What you have to do |
Any picture among the records should be left out, please; retype the rest exactly.

Dataset records |
—————

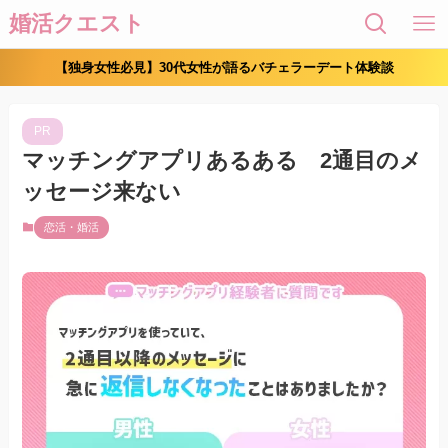
婚活クエスト
【独身女性必見】30代女性が語るバチェラーデート体験談
PR
マッチングアプリあるある 2通目のメ
ッセージ来ない
恋活・婚活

—————

Response |
婚活クエスト
【独身女性必見】30代女性が語るバチェラーデート体験談
PR
マッチングアプリあるある 2通目のメ
ッセージ来ない
恋活・婚活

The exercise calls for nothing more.